I already hotfixed the issue on mine by adding r8169 into the unsupported list - but as said, that's not the real solution.

jjakob renamed this task from Need to add xen_netfront to interfaces that don't support pause to Commit fails if ethernet interface doesn't support flow control (pause).Mar 26 2020, 8:49 AM

Hi jjakob, AFAICS the patch above should have fixed any problem with the ethtool. If not I will need to understand why.

@thomas-mangin Which commit do you mean, https://github.com/vyos/vyos-1x/commit/60d35d1d4d3a5acec6e39cccb166fd33490b6c27 ?
I can definitely say that did not fix the issue for r8169, the router failed boot after upgrading to 1.3-rolling-202003250217. If there were any patches after that, I can't see them.

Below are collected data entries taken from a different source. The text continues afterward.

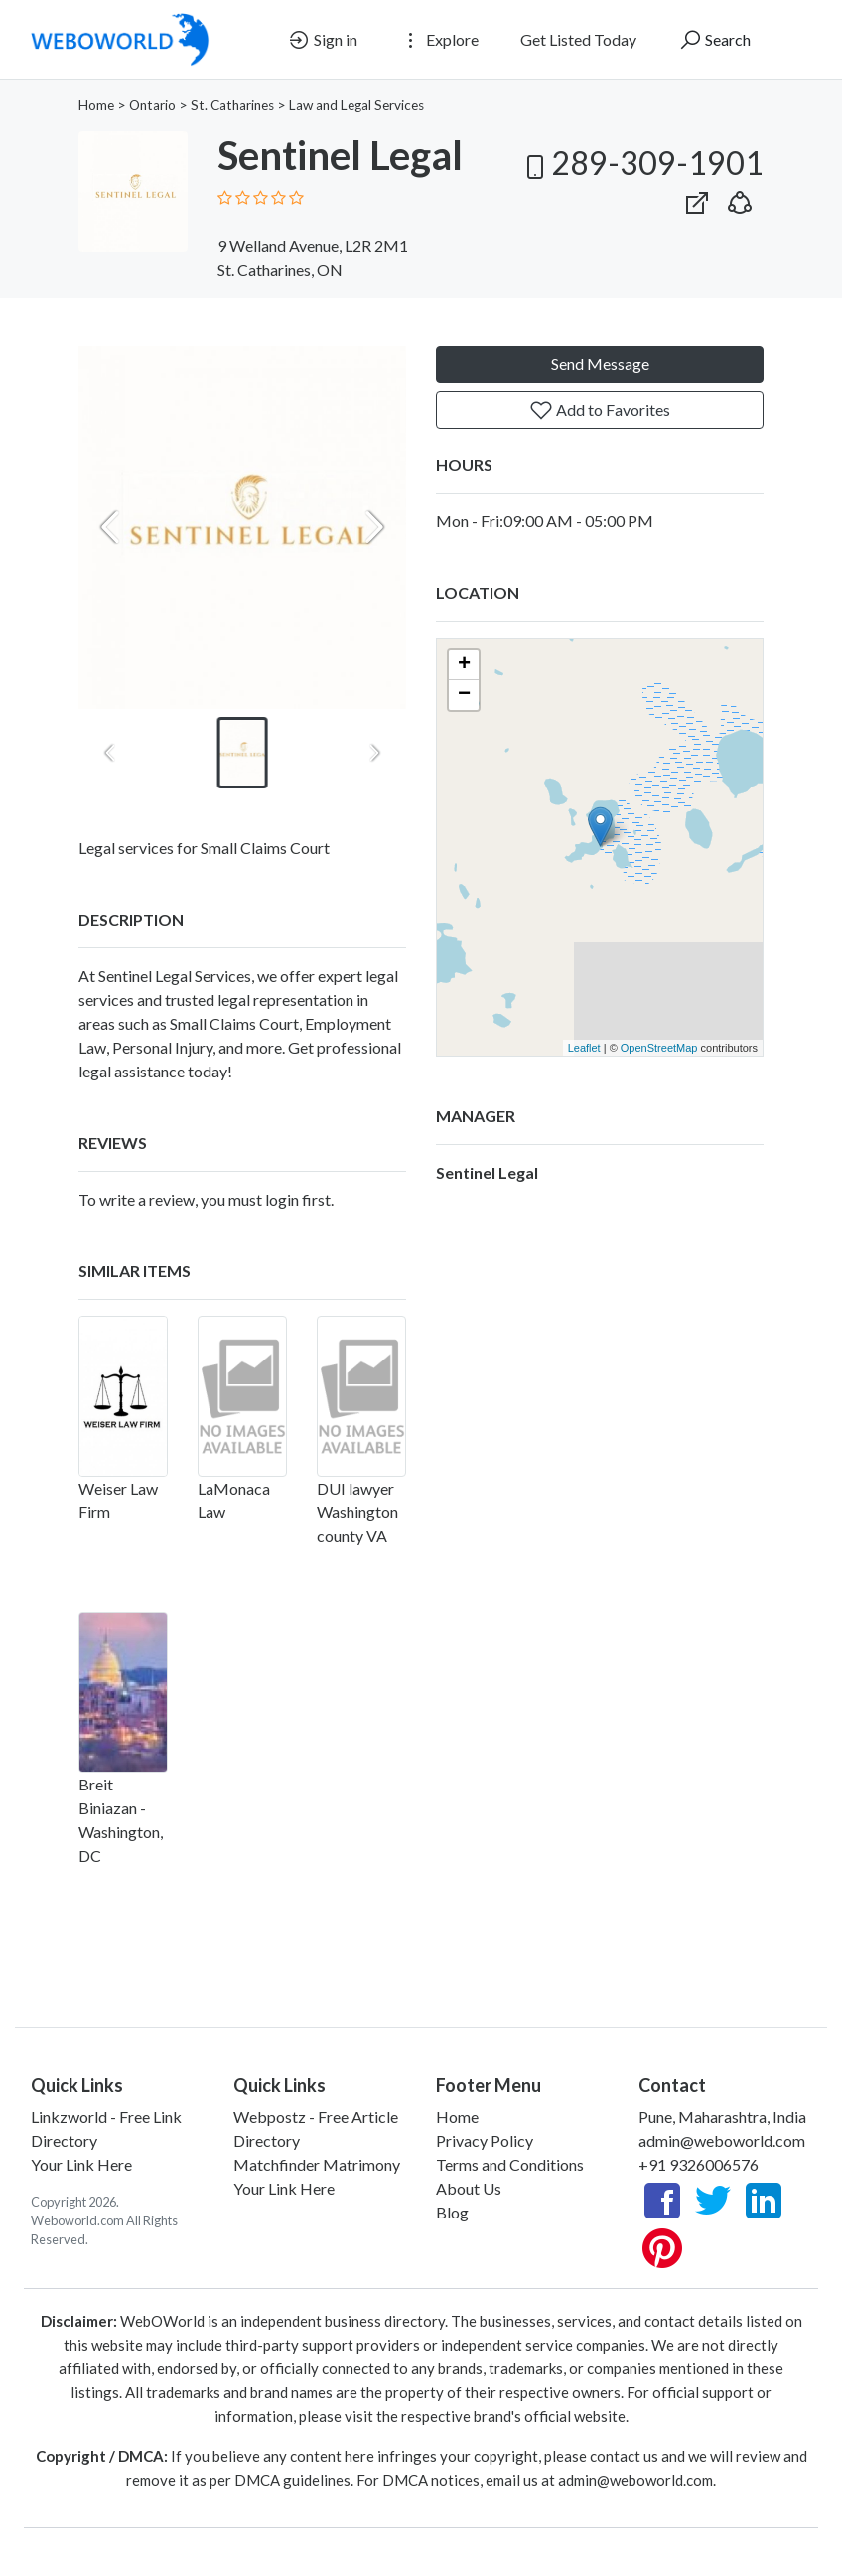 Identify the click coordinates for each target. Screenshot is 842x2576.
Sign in (322, 40)
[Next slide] (374, 527)
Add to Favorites (599, 410)
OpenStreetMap (659, 1048)
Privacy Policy (484, 2140)
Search (714, 40)
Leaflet (584, 1048)
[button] (740, 198)
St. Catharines (232, 105)
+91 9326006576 (698, 2164)
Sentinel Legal (487, 1172)
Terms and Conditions (510, 2164)
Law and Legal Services (356, 105)
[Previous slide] (110, 527)
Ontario (152, 105)
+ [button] (464, 665)
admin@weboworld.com (721, 2140)
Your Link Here (81, 2164)
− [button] (464, 695)
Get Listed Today (578, 39)
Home (96, 105)
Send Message (600, 364)
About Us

I think this throws a exception that isn't caught: https://github.com/vyos/vyos-1x/blob/583e9d907236a4a98fe40e97a378c1fb655f8a95/python/vyos/ifconfig/ethernet.py#L114

root@vyos:~# /sbin/ethtool --show-pause eth0
Pause parameters for eth0:
Cannot get device pause settings: Operation not supported
root@vyos:~# echo $?
76

also I would remove L107-L109 and move the debug message to the exception handler of L114

I can confirm the above commit fixes booting with interfaces that don't support flow control. I have no way of checking that it properly applies if the interface does support it.

What's the reason for enabling flow control by default? I'd have assumed disabled is more common and causes less problems. The node naming is not the best IMO as it has "disable-" in it, more reasonable would be to have a node called "flow-control" that enabled it if set, the default being disabled, and it could have sub-nodes to tweak the exact flow control settings.

I could not tell you why it was decided to be this way.

erkin set Issue type to Bug (incorrect behavior).Aug 31 2021, 5:12 PM
erkin removed a subscriber: Global Notifications.